PRESUNCIÓN
DE INOCENCIA
EN PROCEDIMIENTO ADMINISTRATIVO SANCIONADOR, IMPIDE QUE SE TRATE COMO A UN
CULPABLE A LA PERSONA A QUIEN SE LE ATRIBUYE UN HECHO PUNIBLE O UNA INFRACCIÓN
ADMINISTRATIVA
“1.5 Expuestos los anteriores argumentos, esta Sala
hace las siguientes consideraciones:
A. En este punto es
necesario indicar, que al revisar los medios de prueba que fueron examinados en
el acto originario y en el que se resolvió la apelación, se identifican que
éstos son los mismos; este dato es importante, pues en caso que éstos sean
insuficientes para determinar la vulneración a la presunción de inocencia del
demandante, ello implicaría la ilegalidad de ambos actos administrativos; y si
por el contrario, se establece que la prueba conduce a demostrar la
responsabilidad del administrado, los actos impugnados devendrían en legales
respecto de este punto.
Aclarado lo anterior, y retomando el
motivo de ilegalidad; es preciso indicar que la presunción de inocencia, constituye una garantía del que son titulares
los administrados dentro de un procedimiento administrativo sancionador. En efecto, este principio –que
reviste igualmente el carácter de garantía constitucional– impide que se trate
como culpable a la persona a quien se le atribuye un hecho punible o una
infracción administrativa, cualquiera que sea el grado de verosimilitud de la
incriminación, hasta que el Estado en el ejercicio del iuspuniendi, no pronuncie mediante decisión final que declare su
culpabilidad y la someta a una sanción. Cabe decir, que la presunción de
inocencia o de no culpabilidad, posee al menos tres significados según la Sala
de lo Constitucional, los cuales son claramente diferenciados: «…(i) es una garantía básica del proceso
penal; (ii) es una regla referida al tratamiento del imputado durante el
proceso; y (iii) es una regla relativa a la actividad probatoria…» (Inc.

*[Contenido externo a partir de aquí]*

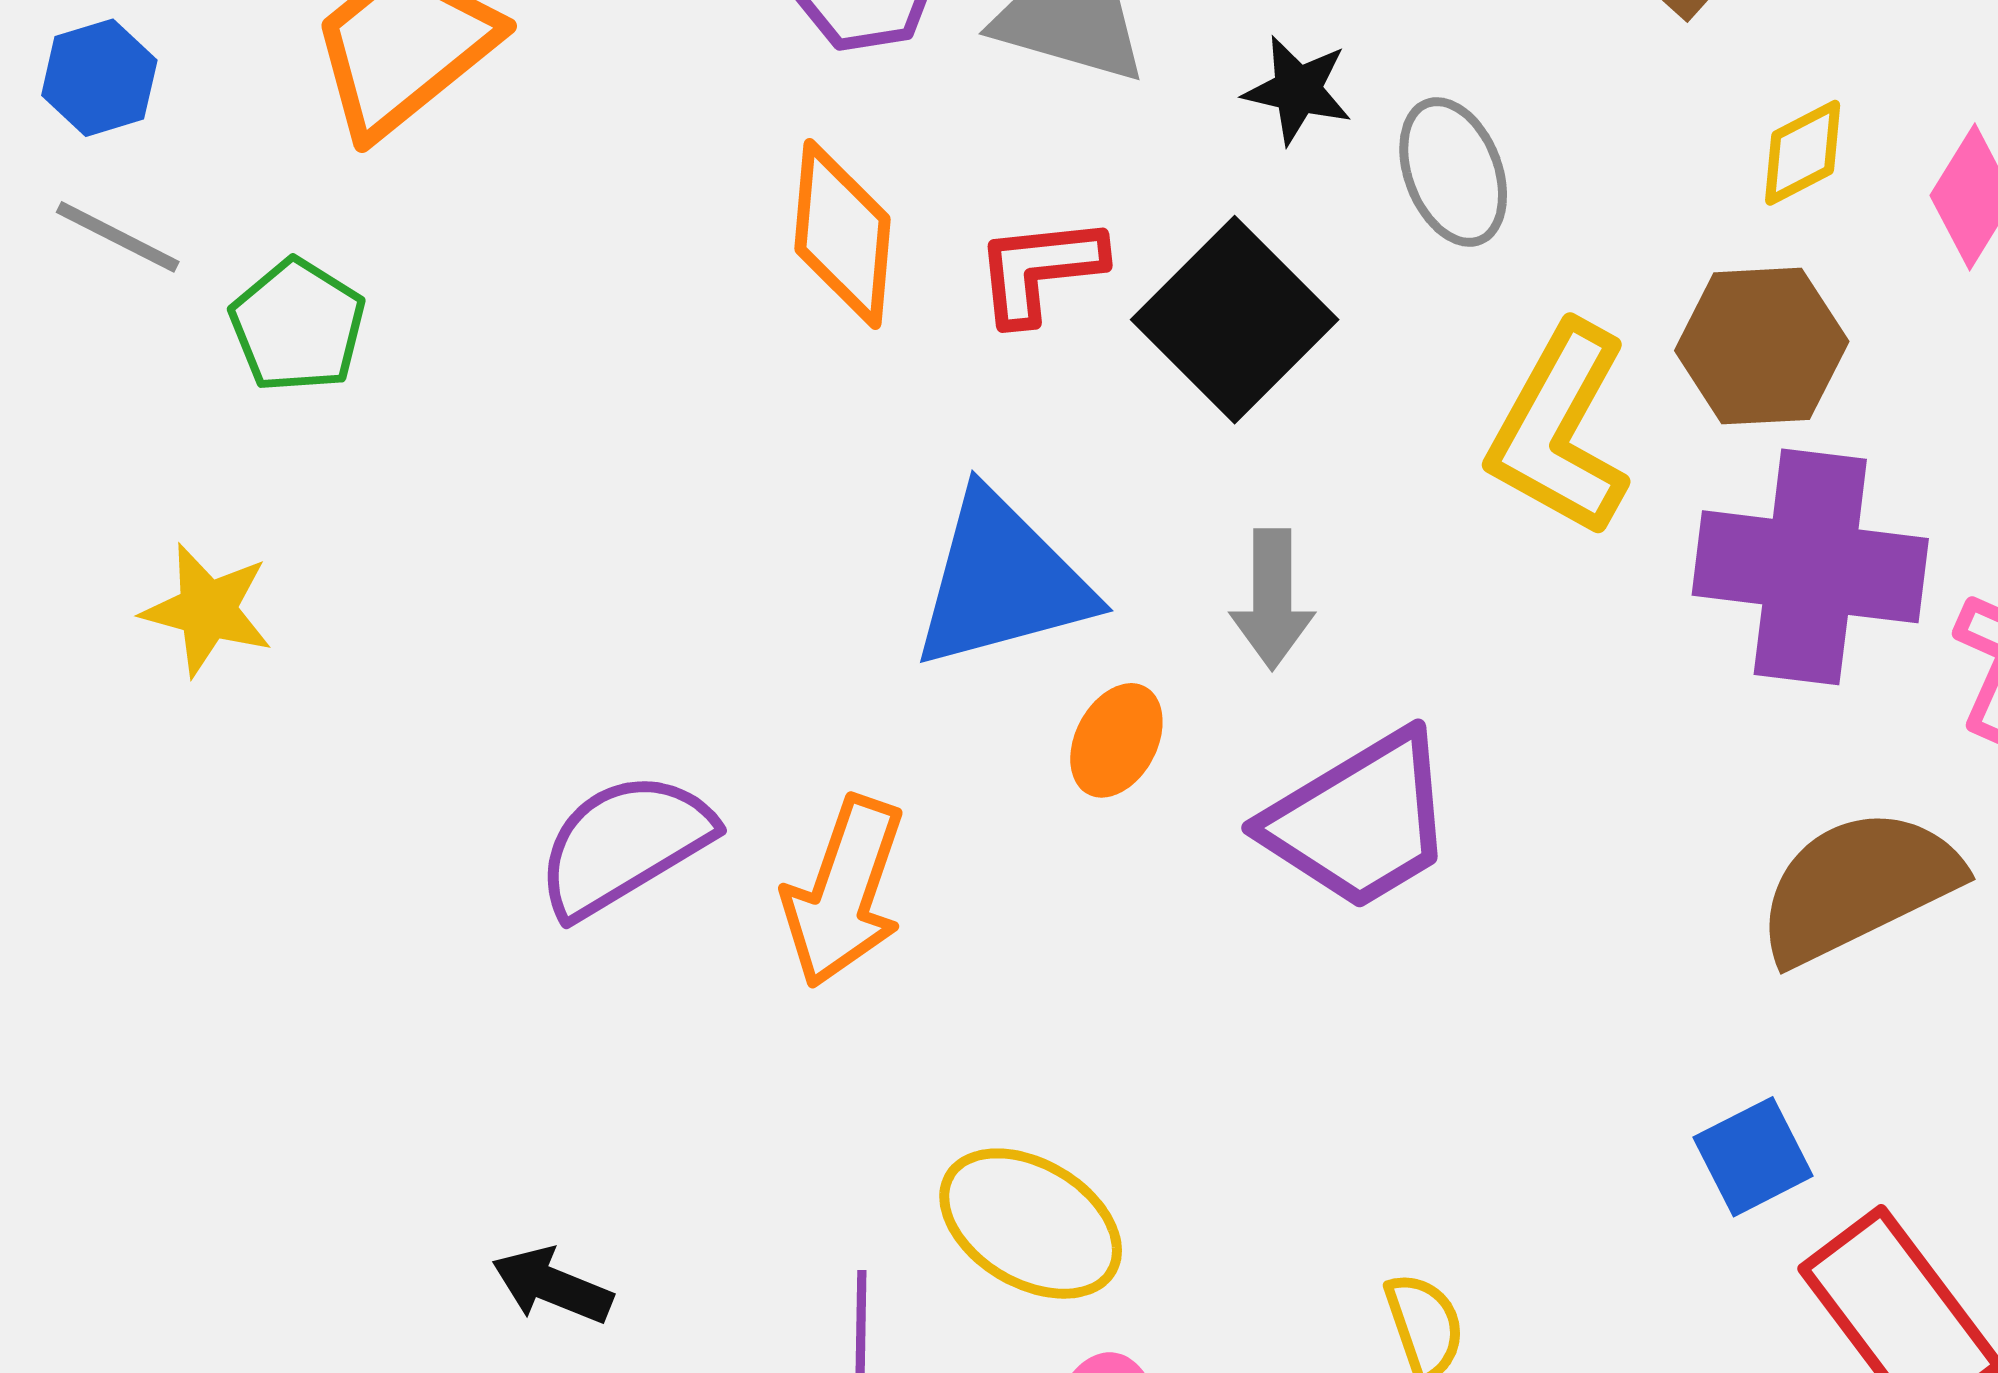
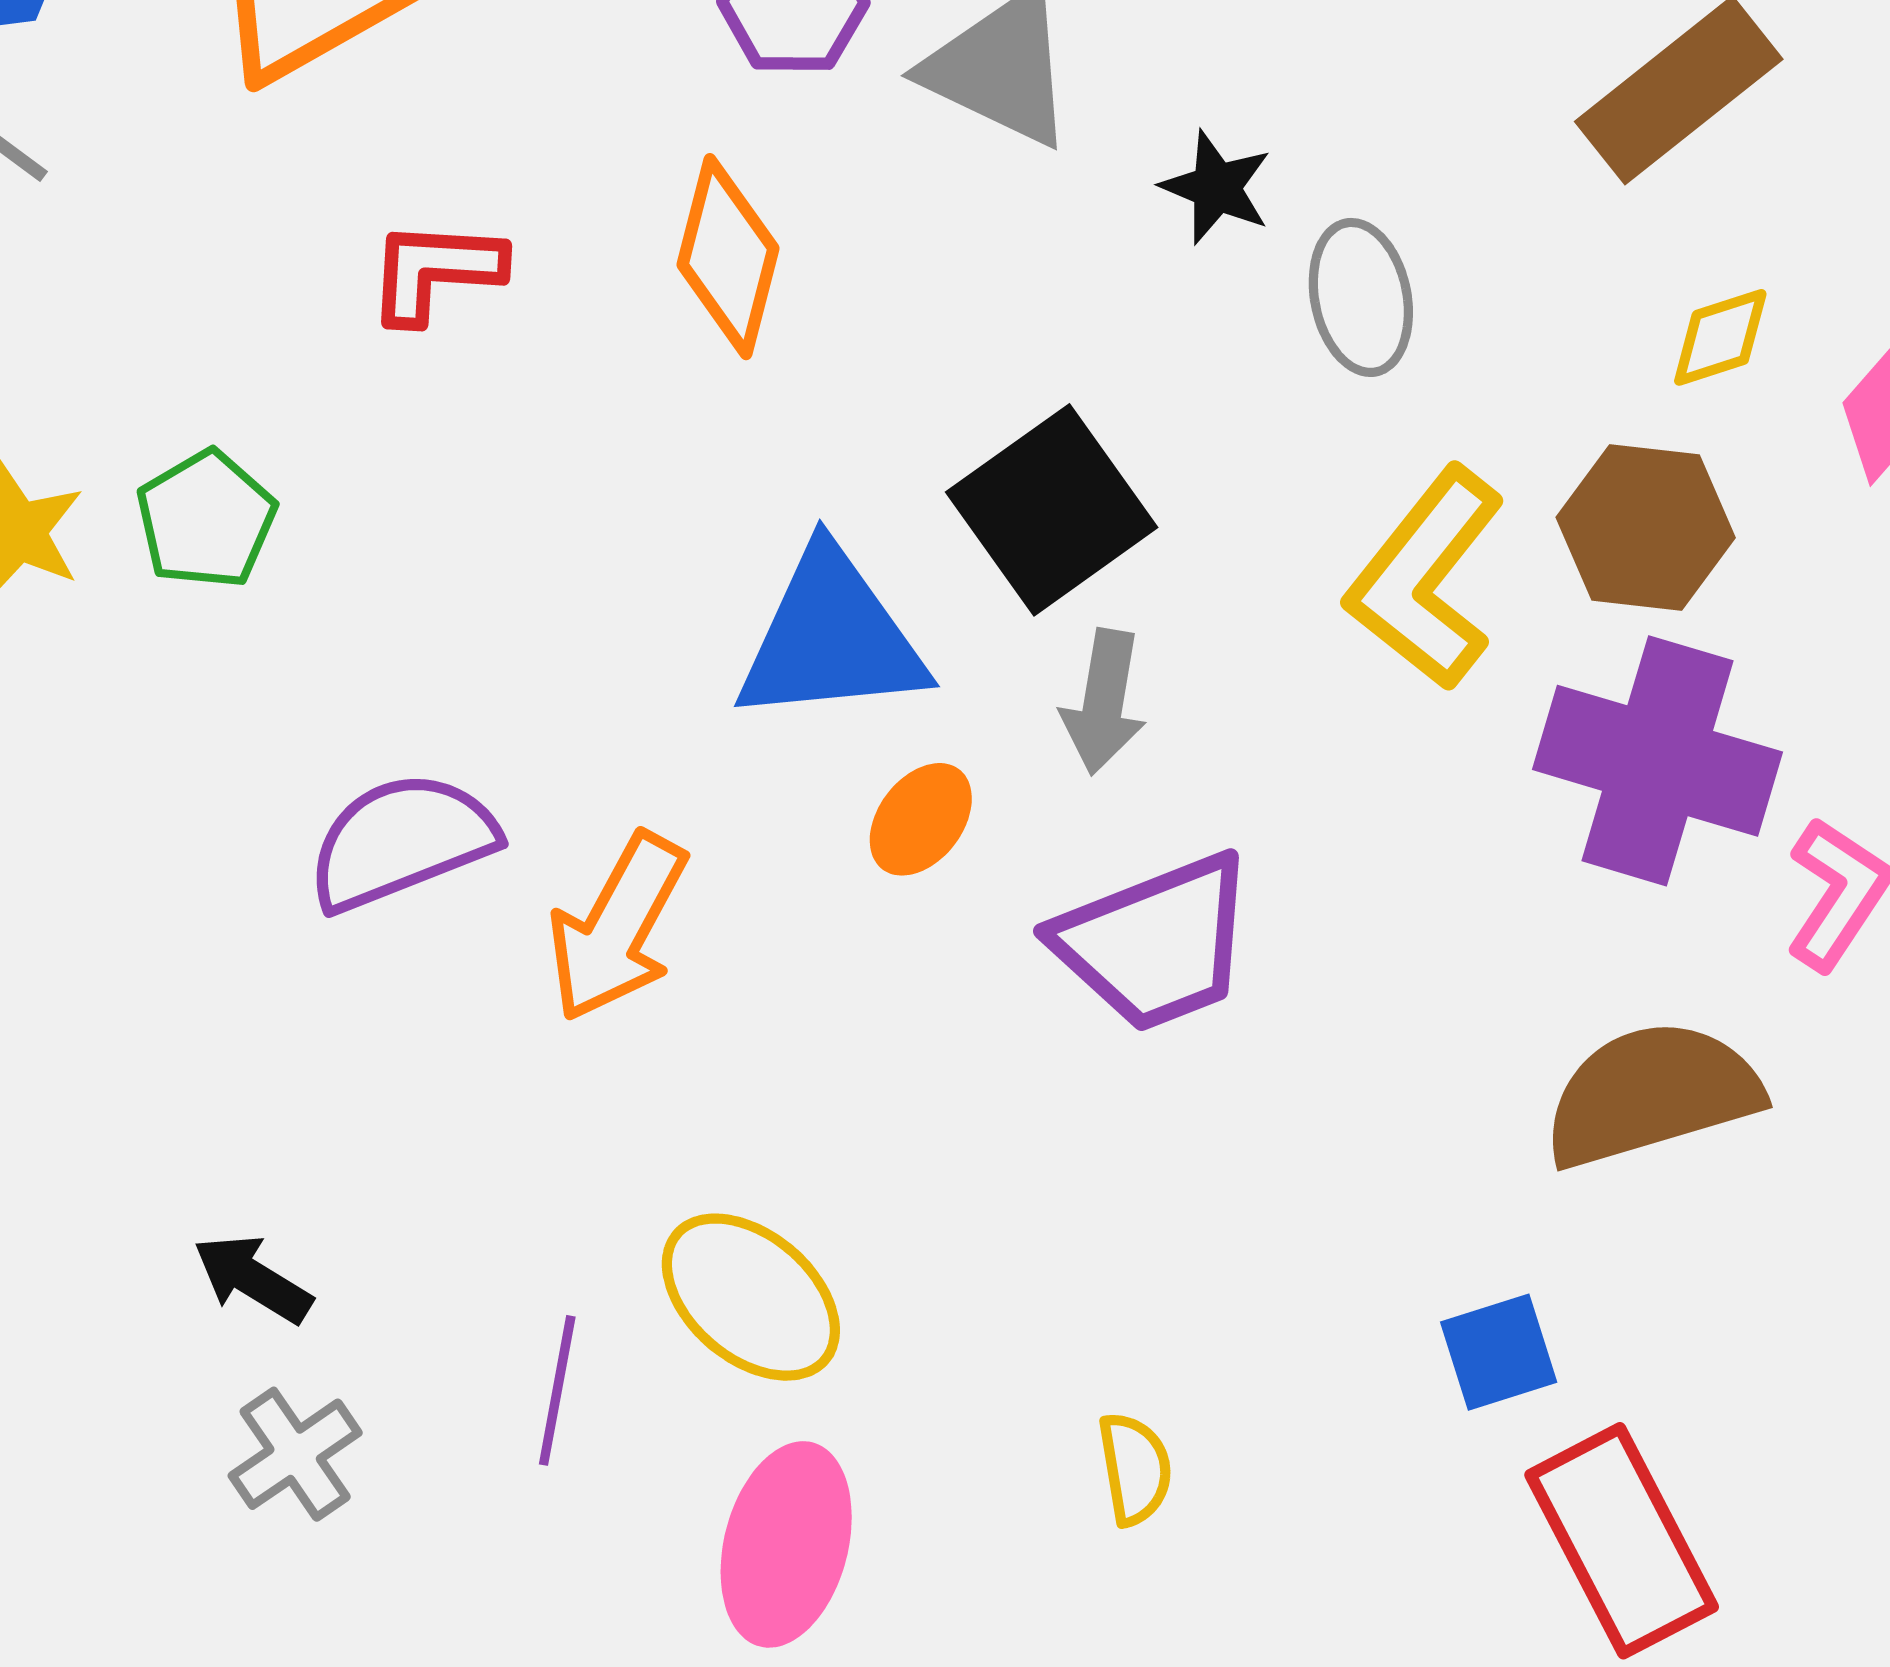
red L-shape: (1040, 270) -> (435, 271), moved
black square: (1235, 320) -> (1052, 510), moved
green pentagon: (298, 326) -> (206, 520), moved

54-2005, de las ocho horas y veinte minutos del día cinco de octubre de dos mil
once).”
CORRESPONDE
A LA ADMINISTRACIÓN LA OBLIGACIÓN DE PROBAR LA IMPUTACIÓN QUE EFECTÚA
“Interesa hacer referencia al
último ítem respecto de la actividad probatoria, en tanto que la prueba
presentada en un procedimiento administrativo a fin de sostener y comprobar una
infracción para lograr un fallo sancionatorio, debe ser suministrada por la
administración, imponiéndose la absolución ante la carencia de la prueba de
cargo suficiente; es decir que, en el
plano adjetivo se estatuyen diversas cargas que determinan a cada parte su
interés en probar un hecho alegado, de cara a obtener éxito en las resultas del
proceso, así se configura por regla general, la obligación a la parte procesal
que afirma un hecho o circunstancia, que aporte de los medios necesarios e
idóneos para su acreditación, a esta especial circunstancia se la ha
denominado: carga de la prueba.
Si bien este instituto jurídico opera
en los diversos procesos, el mismo guarda diferentes connotaciones de
conformidad a la materia que se trate; así, en materia administrativa
sancionadora, su aplicación actúa conforme al estado de inocencia del
investigado, por lo que, en este escenario corresponde a la administración la
obligación de probar la imputación que efectúa.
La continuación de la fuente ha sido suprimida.